Can some people simply NOT lose weight?

No, you just google it and copypaste. :smiley:

I’m not asking for anyone to believe me; I know full well it’s possible. I’m asking for a cite stating the percentage, that’s all.

Thanks for the responses. I guess I should have been more clear. Obviously if a person consumes nothing, he will waste away to nothing.

I guess my real question is that are there people (if so, a significant amount) that have such a medical condition that the small calorie intake required of them to lose weight (200, 500, 800?) would be so low that they couldn’t get the vital nutrients/sugars/whatevers they need in order to sustain long term health, or even sustained short term health?

In other words, sure she could lose a bunch of weight through tremendous willpower, but now she’s anemic, has a serious vitamin deficiency, teeth falling out, etc?

In even more other words, if I hear another person say that they “have a medical condition” and that “no matter what they do they can’t lose weight” implicity meaning “lose weight with no physical long term ill-effects” is this person factually full of shit?

I started using “mule muffins”, but people kept asking me what they were so I had to stop.

On the subject of breath-holding, this page at the University of Michigan Children’s Hospital says only about 5% of children tend to do it via an “abnormal reflex”, which adds backing to your assertion of it being uncommon.

http://www.med.umich.edu/1libr/pa/pa_bbreath_hhg.htm

http://www.med.umich.edu/1libr/pa/pa_bbreath_hhg.htm:

Presumably, such an abnormal reflex does not manifest itself later in life so extrapolating to the general adult population isn’t wildly unlikely.

Oh, goddamnit.

And one of them is the proverbial “always quiet fellow” that you need to watch out for.

One thyroid’s worth, at the very least.

But you have to read the whole article -

The study uses a particular meaning of diet- which does not appear to include a permanent change in eating habits. . Sure, “diets” and “dieting” don’t work- because when people use those words, they are generally speaking about a short -term, drastic change in eating habits in order to lose weight quickly.
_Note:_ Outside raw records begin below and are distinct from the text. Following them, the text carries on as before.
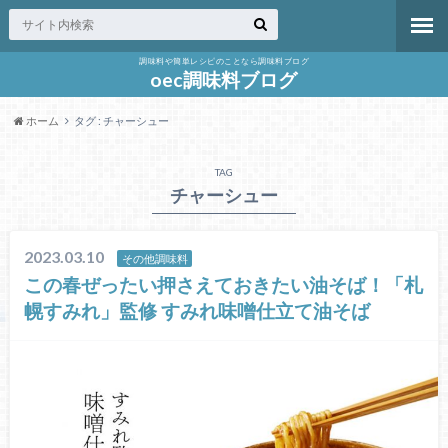
調味料や簡単レシピのことなら調味料ブログ
oec調味料ブログ
ホーム
タグ : チャーシュー
TAG
チャーシュー
2023.03.10
その他調味料
この春ぜったい押さえておきたい油そば！「札
幌すみれ」監修 すみれ味噌仕立て油そば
After the goal is achieved, they return to their prior eating habits. Of course they put the weight back on- that’s how they gained it in the first place.People who intend to make a permanent change don’t refer to being on a diet , and when (most) doctors talk about "diet and exercise " being the key to weight loss, they don’t mean “diet” in the sense of something a person is on or off. They mean “diet” as in “a healthy diet”.
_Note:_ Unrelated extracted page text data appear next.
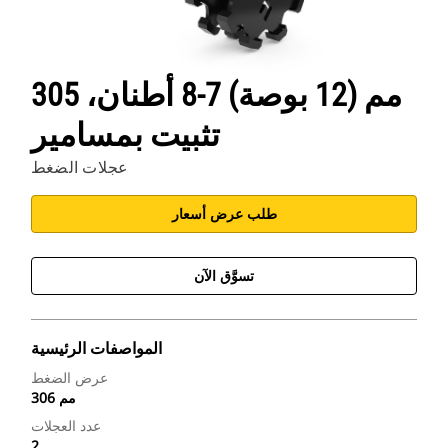
305 مم (12 بوصة) 7-8 أطنان،
تثبيت بمسامير
عجلات الضغط
طلب عرض أسعار
تسوَّق الآن
المواصفات الرئيسية
عرض الضغط
306 مم
عدد العجلات
2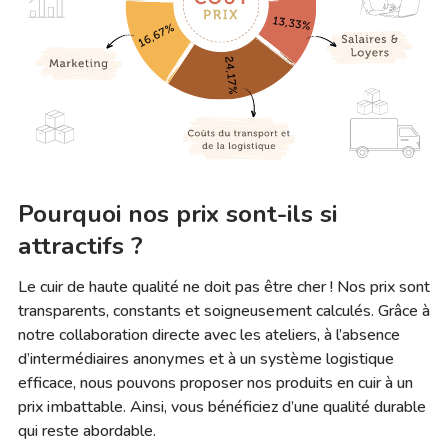
Pourquoi nos prix sont-ils si
attractifs ?
Le cuir de haute qualité ne doit pas être cher ! Nos prix sont
transparents, constants et soigneusement calculés. Grâce à
notre collaboration directe avec les ateliers, à l’absence
d’intermédiaires anonymes et à un système logistique
efficace, nous pouvons proposer nos produits en cuir à un
prix imbattable. Ainsi, vous bénéficiez d’une qualité durable
qui reste abordable.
This is what I was driving at in my previous posts. If you check out weight watchers one of their ad slogans is “stop dieting, lose weight”. If you follow the points plan you’re not dieting at all because there is no food stuff or type that is forbidden, you’re just rationing yourself in a way that means you probably can’t eat very much of the bad stuff. Success on weight watchers is undisputed, it’s why doctors will often recommend it because it’s so simple and, as it’s based on the basic principle that if you eat less/better and do more you will lose weight it does work (as opposed to telling you to eating your carbs with your fibre but not with dairy, or eating according to your blood group or something).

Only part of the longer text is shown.